Ma nel medio termine, in un mondo che sarà relativamente meno globalizzato nel prossimo decennio, se si riduce lo spazio per l’export europeo, le conseguenze saranno gravi per tutti. Occorre rilanciare la domanda interna e il mercato interno.

Non si tratta solo di un richiamo alla solidarietà, pur necessario in una comunità, ma di riconoscere i propri interessi di lungo periodo. Un’Europa più forte è nell’interesse di tutti, specie a fronte della nuova guerra fredda a cui lei allude nella sua domanda.

La ricostruzione non dovrebbe fermarsi alla sanità, ma configurare un piano per i beni pubblici europei, dall’ambiente, all’istruzione, alla mobilità, alle reti, anche immateriali. La crescita economica è legata ai beni pubblici. La nuova guerra fredda è e sarà, come la prima, una guerra fredda industriale e tecnologica.

Alla luce delle parole di Mario Draghi e della sua richiesta di un “cambio di mentalità”, quali sono – secondo lei – gli scenari possibili per l’Italia e per l’Europa?

Nel breve termine, gli scenari sono quelli di una forte contrazione, ma occorre premettere che tutti gli scenari dipendono dalla durata della pandemia: alcuni paesi sono indietro di settimane, altri di mesi. Pensi all’Africa. L’impatto sui più poveri può essere devastante.

In ogni caso, il PIL mondiale potrebbe decrescere del 2 per cento, quello dell’area euro del 4 e quello dell’Italia tra il 5 e, secondo alcuni, il 10 per cento. In questo contesto, occorre anzitutto assicurare la vita delle imprese (attraverso la liquidità bancaria e le garanzie pubbliche) e i posti di lavoro, condizionandoli al mantenimento dei livelli di occupazione. Se si erode la capacità produttiva oggi, si erode domani la base fiscale domani, con conseguenze sulle politiche pubbliche.

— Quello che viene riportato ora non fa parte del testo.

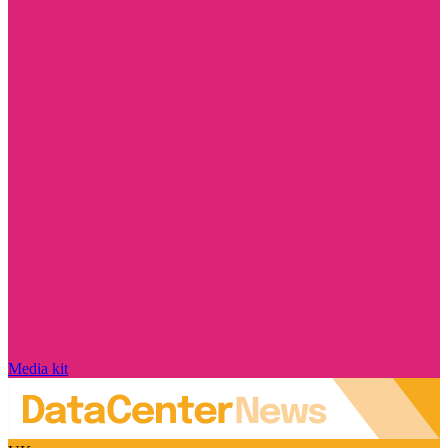
Media kit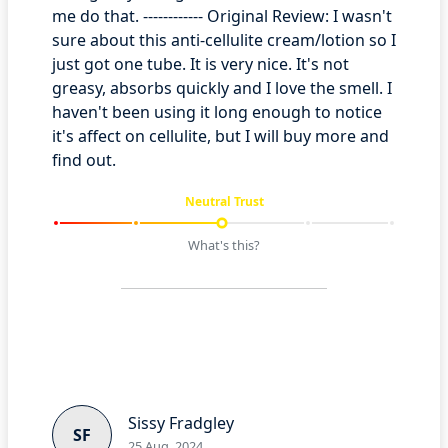
me do that. ------------ Original Review: I wasn't
sure about this anti-cellulite cream/lotion so I
just got one tube. It is very nice. It's not
greasy, absorbs quickly and I love the smell. I
haven't been using it long enough to notice
it's affect on cellulite, but I will buy more and
find out.
Neutral Trust
What's this?
Sissy Fradgley
SF
25 Aug, 2024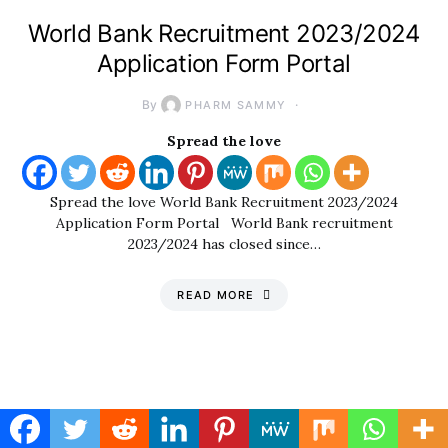
World Bank Recruitment 2023/2024
Application Form Portal
By
PHARM SAMMY
Spread the love
Spread the love World Bank Recruitment 2023/2024
Application Form Portal World Bank recruitment
2023/2024 has closed since…
READ MORE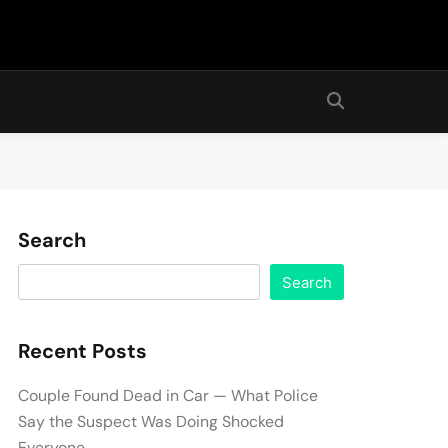
Search
Search
Recent Posts
Couple Found Dead in Car — What Police
Say the Suspect Was Doing Shocked
Everyone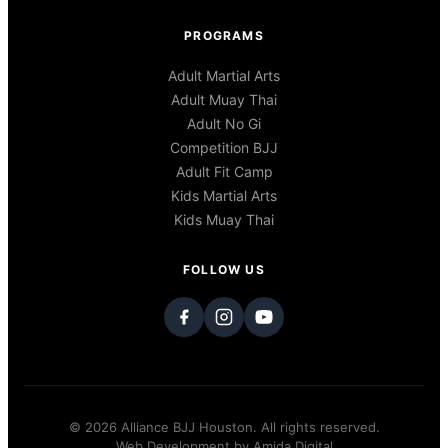
PROGRAMS
Adult Martial Arts
Adult Muay Thai
Adult No Gi
Competition BJJ
Adult Fit Camp
Kids Martial Arts
Kids Muay Thai
FOLLOW US
© 2026 Alliance BJJ Houston. All rights reserved.
Web Development by
Amida Digital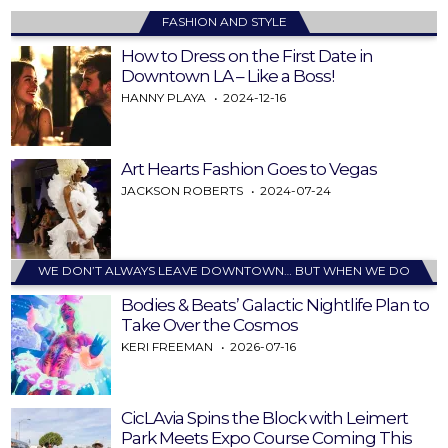
FASHION AND STYLE
How to Dress on the First Date in
Downtown LA – Like a Boss!
HANNY PLAYA
2024-12-16
Art Hearts Fashion Goes to Vegas
JACKSON ROBERTS
2024-07-24
WE DON’T ALWAYS LEAVE DOWNTOWN… BUT WHEN WE DO
Bodies & Beats’ Galactic Nightlife Plan to
Take Over the Cosmos
KERI FREEMAN
2026-07-16
CicLAvia Spins the Block with Leimert
Park Meets Expo Course Coming This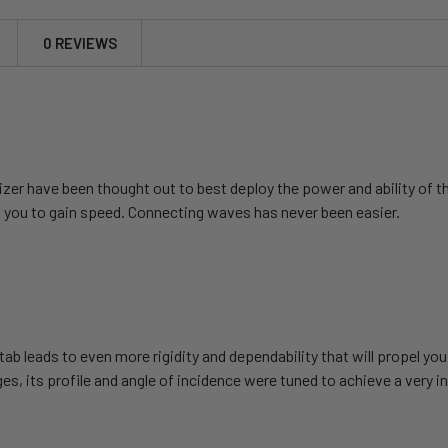
0 REVIEWS
lizer have been thought out to best deploy the power and ability
 you to gain speed. Connecting waves has never been easier.
tab leads to even more rigidity and dependability that will propel yo
, its profile and angle of incidence were tuned to achieve a very in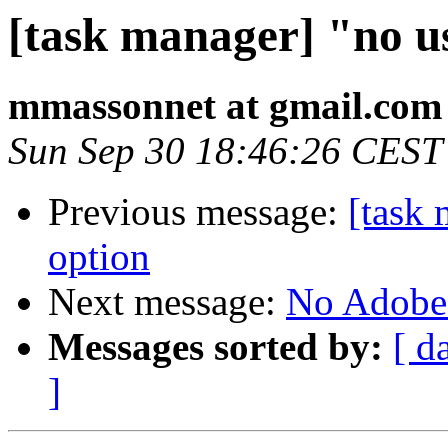
[task manager] "no u
mmassonnet at gmail.com
Sun Sep 30 18:46:26 CEST
Previous message:
[task 
option
Next message:
No Adobe
Messages sorted by:
[ d
]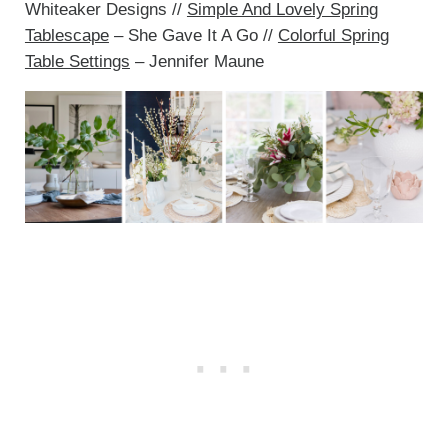
Whiteaker Designs //
Simple And Lovely Spring
Tablescape
– She Gave It A Go //
Colorful Spring
Table Settings
– Jennifer Maune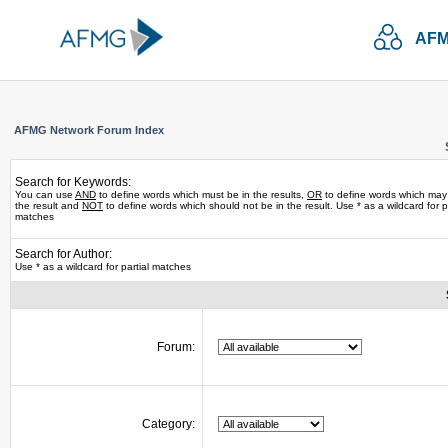
AFM
AFMG Network Forum Index
Search for Keywords:
You can use
AND
to define words which must be in the results,
OR
to define words which may
the result and
NOT
to define words which should not be in the result. Use * as a wildcard for pa
matches
Search for Author:
Use * as a wildcard for partial matches
Forum:
Category: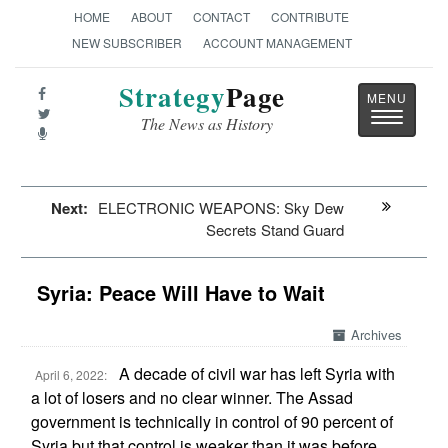
HOME
ABOUT
CONTACT
CONTRIBUTE
NEW SUBSCRIBER
ACCOUNT MANAGEMENT
Strategy
Page
Toggle
The News as History
navigatio
Next:
ELECTRONIC WEAPONS: Sky Dew
Secrets Stand Guard
Syria: Peace Will Have to Wait
Archives
A decade of civil war has left Syria with
April 6, 2022:
a lot of losers and no clear winner. The Assad
government is technically in control of 90 percent of
Syria but that control is weaker than it was before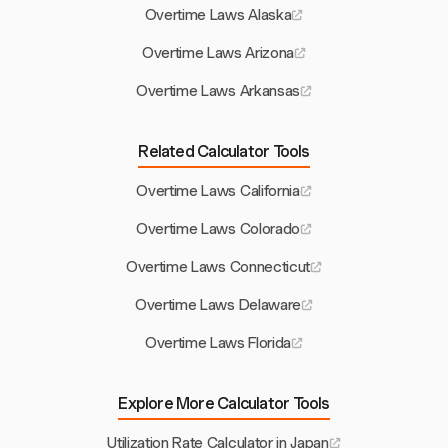
Overtime Laws Alaska
Overtime Laws Arizona
Overtime Laws Arkansas
Related Calculator Tools
Overtime Laws California
Overtime Laws Colorado
Overtime Laws Connecticut
Overtime Laws Delaware
Overtime Laws Florida
Explore More Calculator Tools
Utilization Rate Calculator in Japan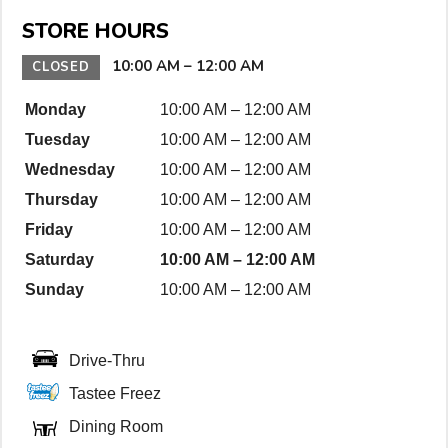
n
STORE HOURS
D
e
10:00 AM
–
12:00 AM
CLOSED
t
Monday
10:00 AM
–
12:00 AM
a
Tuesday
10:00 AM
–
12:00 AM
i
l
Wednesday
10:00 AM
–
12:00 AM
s
Thursday
10:00 AM
–
12:00 AM
Friday
10:00 AM
–
12:00 AM
Saturday
10:00 AM
–
12:00 AM
Sunday
10:00 AM
–
12:00 AM
Drive-Thru
Tastee Freez
Dining Room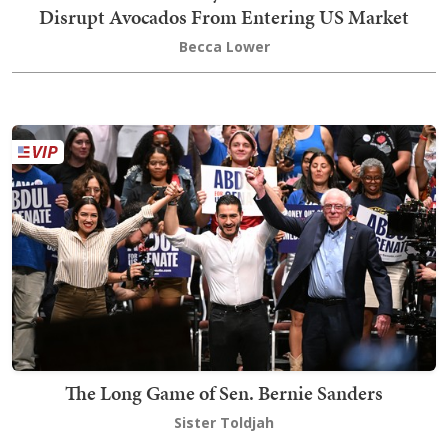
Disrupt Avocados From Entering US Market
Becca Lower
The Long Game of Sen. Bernie Sanders
Sister Toldjah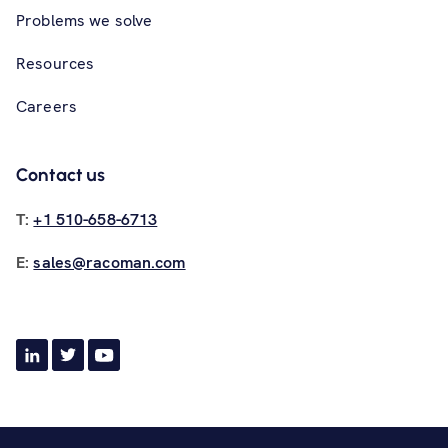
Problems we solve
Resources
Careers
Contact us
T:
+1 510-658-6713
E:
sales@racoman.com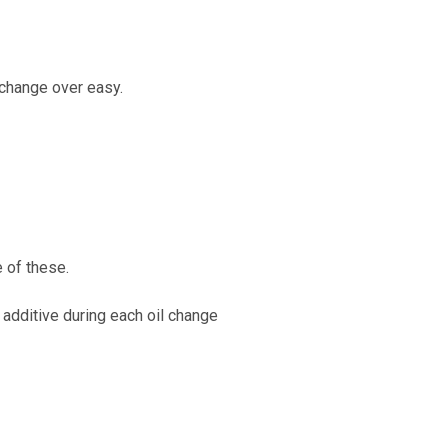
 change over easy.
e of these.
additive during each oil change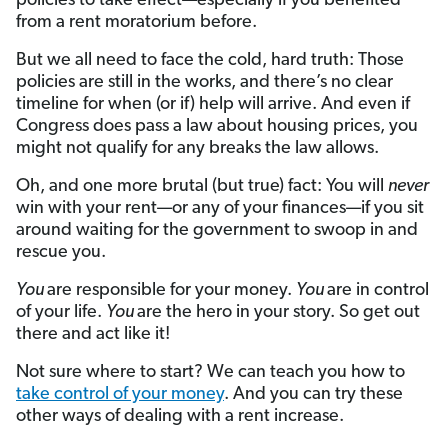
policies to take effect—especially if you benefited
from a rent moratorium before.
But we all need to face the cold, hard truth: Those
policies are still in the works, and there’s no clear
timeline for when (or if) help will arrive. And even if
Congress does pass a law about housing prices, you
might not qualify for any breaks the law allows.
Oh, and one more brutal (but true) fact: You will
never
win with your rent—or any of your finances—if you sit
around waiting for the government to swoop in and
rescue you.
You
are responsible for your money.
You
are in control
of your life.
You
are the hero in your story. So get out
there and act like it!
Not sure where to start? We can teach you how to
take control of your money
. And you can try these
other ways of dealing with a rent increase.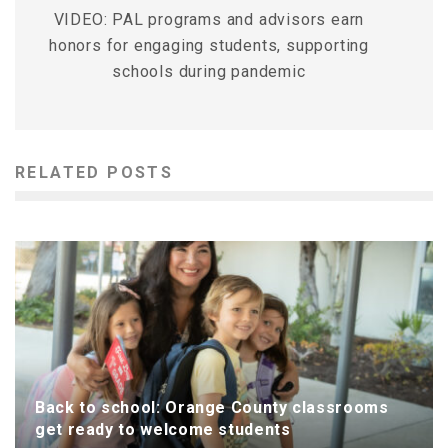
VIDEO: PAL programs and advisors earn
honors for engaging students, supporting
schools during pandemic
RELATED POSTS
Back to school: Orange County classrooms
get ready to welcome students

Nel medio-termine – ma la discussione è già iniziata – si tratta di individuare strumenti europei per scopi europei. I paesi “frugali” propongono di affidarsi il MES (che tra le altre cose non piace ai sovranisti del Sud Europa); i paesi “espansivi” a qualche forma di Eurobond (che tra le altre cose non piacciono ai sovranisti del Nord Europa).

C’è una strada intermedia: il motore della ricostruzione potrebbe essere la Banca europea per gli investimenti, che già oggi svolge un lavoro egregio, ma che avrebbe bisogno di un aumento di capitale affinché il suo intervento possa essere adeguato alle necessità del momento.

Le sue obbligazioni sarebbero sottoscritte anche dalla Banca centrale europea, come già avviene oggi, ma con una novità: la BCE ha recentemente rimosso il limite del trenta per cento alla sottoscrizione delle emissioni di un singolo emittente e del cinquanta per cento sulla singola emissione, creando così uno spazio non solo finanziario, ma soprattutto politico, per far avanzare il processo di integrazione.